Re: updating the RTC automagically

Guest section DW (dwguest@win.tue.nl)
Mon, 22 Nov 1999 15:11:55 +0100


On Mon, Nov 22, 1999 at 08:18:31AM +0200, Ulrich Windl wrote:

> Wel, well. How do you explain that the system clock is still the same
> after having used "date -s" several times?

Ulrich,
If you have a buggy date(1) program, get a better one or complain
to its maintainer.
If you have a buggy kernel, complain on this list that the kernel
is broken, preferably with details about what goes wrong.
But the present discussion was not about fixing something,
but about adding new functionality, and I and others thought
that that might be a bad idea.

By the way, on many alpha's the settimeofday system call is broken.

> Should each system have a cron job to update the RTC via hwclock
> hourly, or maybe update it during system shutdown?

The scheme where every 11 min RTC is overwritten by system time
has disadvantages if one wants high precision.
One can observe the drift of the RTC with very high precision
by leaving it alone for a long time.

The ideal setup would never write the RTC, but only read it,
and keep notes on the deviation and the drift, so that some
user space program can set system time from RTC plus this
information in case no better outside time source is available.

The scheme where RTC is set every 11 min is much worse -
each time an error of up to 0.5 sec is introduced, and
such schemes make it impossible to get very reliable data
on the drift of the RTC.

Many programs that try to adjust for drift are now confronted
with a sawtooth effect that is much more complicated to handle
than a linear drift.
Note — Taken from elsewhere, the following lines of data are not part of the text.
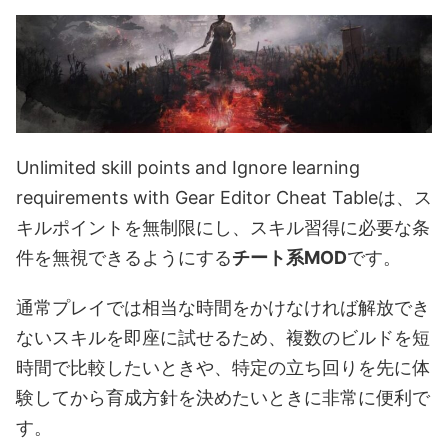
Unlimited skill points and Ignore learning
requirements with Gear Editor Cheat Tableは、ス
キルポイントを無制限にし、スキル習得に必要な条
件を無視できるようにする
チート系MOD
です。
通常プレイでは相当な時間をかけなければ解放でき
ないスキルを即座に試せるため、複数のビルドを短
時間で比較したいときや、特定の立ち回りを先に体
験してから育成方針を決めたいときに非常に便利で
す。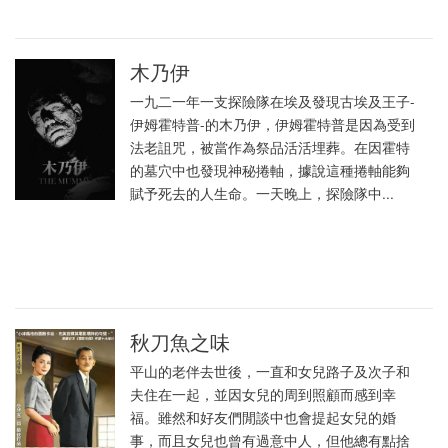
木乃伊
一九二一年一支探險隊在埃及發現古埃及王子-
伊姆霍特普-的木乃伊，伊姆霍特普是因為受到
法老詛咒，被當作為祭品活活埋葬。在因霍特
的墓穴中也發現神秘捲軸，據說這種捲軸能夠
賦予死去的人生命。一天晚上，探險隊中...
秋刀魚之味
平山的老伴去世後，一直和女兒路子及次子和
夫住在一起，並因女兒的周到照顧而感到幸
福。雖然和好友們閒談中也會提起女兒的婚
事，而且女兒也曾有過意中人，但他總有點捨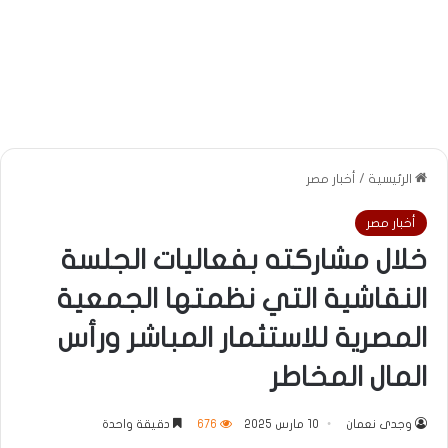
الرئيسية
/
أخبار مصر
أخبار مصر
خلال مشاركته بفعاليات الجلسة
النقاشية التي نظمتها الجمعية
المصرية للاستثمار المباشر ورأس
المال المخاطر
وجدى نعمان
10 مارس 2025
676
دقيقة واحدة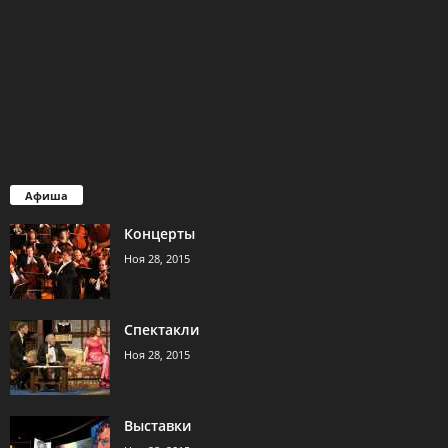
Афиша
Концерты
Ноя 28, 2015
Спектакли
Ноя 28, 2015
Выставки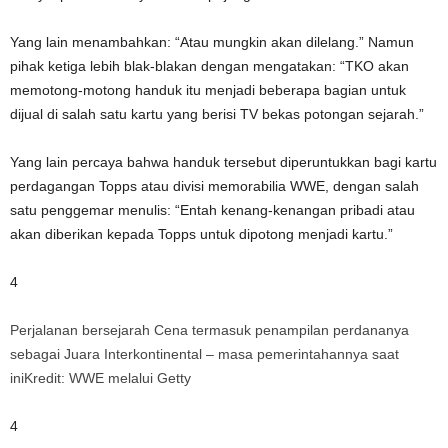
Yang lain menambahkan: “Atau mungkin akan dilelang.” Namun
pihak ketiga lebih blak-blakan dengan mengatakan: “TKO akan
memotong-motong handuk itu menjadi beberapa bagian untuk
dijual di salah satu kartu yang berisi TV bekas potongan sejarah.”
Yang lain percaya bahwa handuk tersebut diperuntukkan bagi kartu
perdagangan Topps atau divisi memorabilia WWE, dengan salah
satu penggemar menulis: “Entah kenang-kenangan pribadi atau
akan diberikan kepada Topps untuk dipotong menjadi kartu.”
4
Perjalanan bersejarah Cena termasuk penampilan perdananya
sebagai Juara Interkontinental – masa pemerintahannya saat
ini
Kredit: WWE melalui Getty
4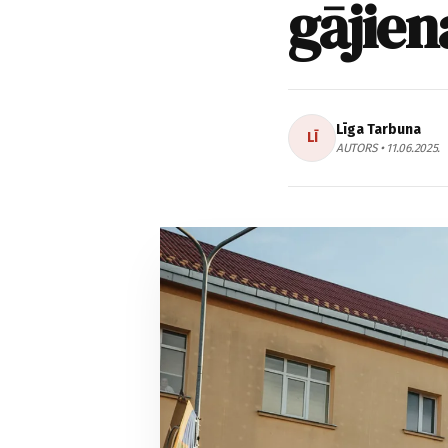
gājie
Līga Tarbuna
LĪ
AUTORS • 11.06.2025.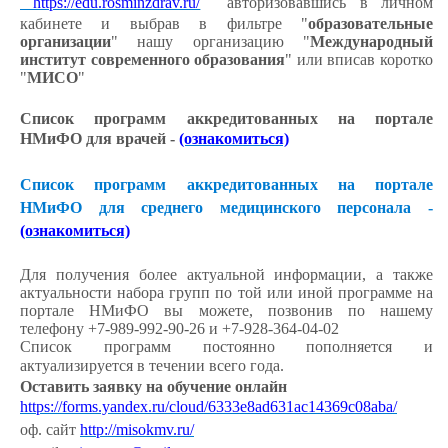
https://edu.rosminzdrav.ru/
авторизовавшись в личном
кабинете и выбрав в фильтре "
образовательные
организации
" нашу организацию "
Международный
институт современного образования
" или вписав коротко
"
МИСО
"
Список программ аккредитованных на портале
НМиФО для врачей -
(ознакомиться)
Список программ аккредитованных на портале
НМиФО для среднего медицинского персонала -
(ознакомиться)
Для получения более актуальной информации, а также
актуальности набора групп по той или иной программе на
портале НМиФО вы можете, позвонив по нашему
телефону +7-989-992-90-26 и +7-928-364-04-02
Список программ постоянно пополняется и
актуализируется в течении всего года.
Оставить заявку на обучение онлайн
https://forms.yandex.ru/cloud/6333e8ad631ac14369c08aba/
оф. сайт
http://misokmv.ru/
And while the linear drift is to a first
approximation constant, independent of the OS running, this
sawtooth is present only when the machine is up, running Linux,
and with STA_UNSYNC unset.

This 11 min stuff has other evil effects, as documented:
------ Documentation/rtc.txt ------
Also, if the kernel time is synchronized with an external source, the
kernel will write the time back to the CMOS clock every 11 minutes. In
the process of doing this, the kernel briefly turns off RTC periodic
interrupts, so be aware of this if you are doing serious work.
------

So, I would be happy if this 11 min stuff would be entirely removed.